Interestingly, HKI was largely funded by a man who had himself overcome a serious obstacle. In May of 1915, an American merchant by the name of George Kessler had been a passenger on the Lusitania when it was sunk by a German submarine. Kessler had been one of the survivors, and vowed to help the victims of the First World War. Choosing to focus his efforts on those blinded during the conflict, Kessler had sought out Keller to help him develop procedures that would help these individuals deal with their disability. The organization eventually expanded its operations to include all those afflicted by a visual impairment, and today it serves the citizens of 22 countries.

4) In a sense her life enabled many other individuals with handicaps or disabilities or exceptionalities. In terms of her public life, what activities was she involved with?

Today, most Americans have undoubtedly heard of Helen Keller. In turn, most of these individuals are aware that she overcame her deafness and blindness, and serves as inspiration to all disabled people. What few Americans realize, however, is that Keller was involved in a number of causes that were quite controversial at the time.

For instance, Keller was a member of both the Socialist Party and the Industrial Workers of the World. Moreover, she was a pacifist who opposed America’s entry into the First World War. Finally, she spoke openly in favor of a woman’s right to know about birth control at a time when such information was in violation of the federal Comstock laws. Her outlook on social issues was in many ways quite similar to Mark Twain’s, and just as the American public chooses not to remember his radicalism, we also largely have forgotten the controversial stances that Keller took.

5) Her later years—how were they spent?

After graduating from college, Keller worked tirelessly to help inspire disabled individuals.
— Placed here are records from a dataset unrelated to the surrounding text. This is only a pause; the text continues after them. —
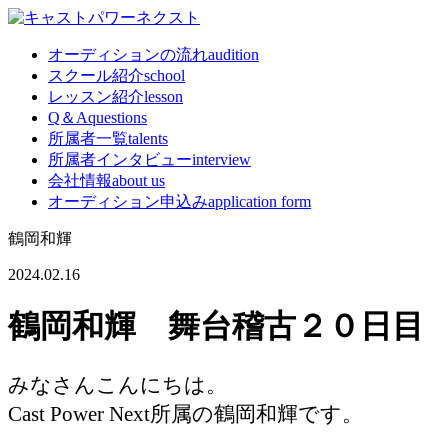
オーディションの流れ
audition
スクール紹介
school
レッスン紹介
lesson
Q＆A
questions
所属者一覧
talents
所属者インタビュー
interview
会社情報
about us
オーディション申込み
application form
鶴岡和輝
2024.02.16
鶴岡和輝 舞台稽古２０日目
みなさんこんにちは。
Cast Power Next所属の鶴岡和輝です。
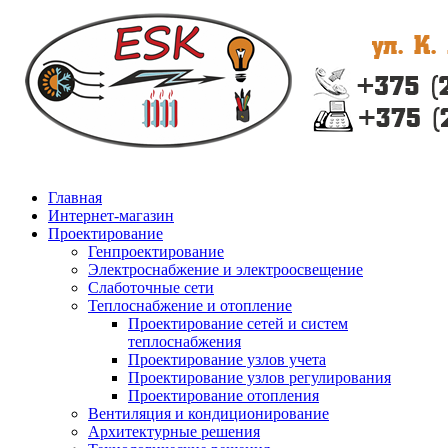
Главная
Интернет-магазин
Проектирование
Генпроектирование
Электроснабжение и электроосвещение
Слаботочные сети
Теплоснабжение и отопление
Проектирование сетей и систем
теплоснабжения
Проектирование узлов учета
Проектирование узлов регулирования
Проектирование отопления
Вентиляция и кондиционирование
Архитектурные решения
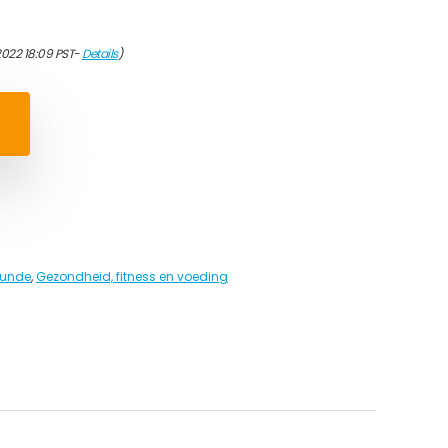
2022 18:09 PST-
Details
)
kunde
,
Gezondheid, fitness en voeding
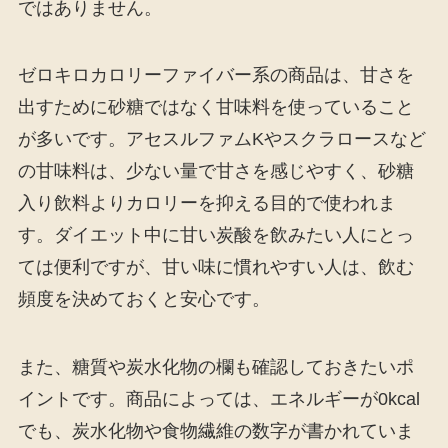
ではありません。
ゼロキロカロリーファイバー系の商品は、甘さを
出すために砂糖ではなく甘味料を使っていること
が多いです。アセスルファムKやスクラロースなど
の甘味料は、少ない量で甘さを感じやすく、砂糖
入り飲料よりカロリーを抑える目的で使われま
す。ダイエット中に甘い炭酸を飲みたい人にとっ
ては便利ですが、甘い味に慣れやすい人は、飲む
頻度を決めておくと安心です。
また、糖質や炭水化物の欄も確認しておきたいポ
イントです。商品によっては、エネルギーが0kcal
でも、炭水化物や食物繊維の数字が書かれていま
She wrote 12 books and a number of articles on the subject, and traveled extensively to raise funds for the organizations engaged in helping those with disabilities. A highly effective public speaker, she helped make people aware that individuals with disabilities could be valuable and productive members of society. Beset by a number of strokes in 1961, Keller was forced to become a semi-invalid.

Fortunately, she lived long enough for President Lyndon Johnson to award her the Presidential Medal of Freedom. A year later, she was inducted into the National Women’s Hall of Fame. She would live for another three years, dying at her home in Connecticut.

6) What have I neglected to ask?

The story of Helen Keller is an inspiring one for a number of reasons. Hers is a tale of triumph over adversity, and of how one person can truly make a difference for all. But it is also important to recognize the importance of dedicated teachers. If Anne Sullivan had not persevered in her efforts to teach Helen Keller, the vast potential that Keller possessed would undoubtedly have remained untapped. We should all therefore remember both of these estimable women for what they can tell us about what we are all capable of.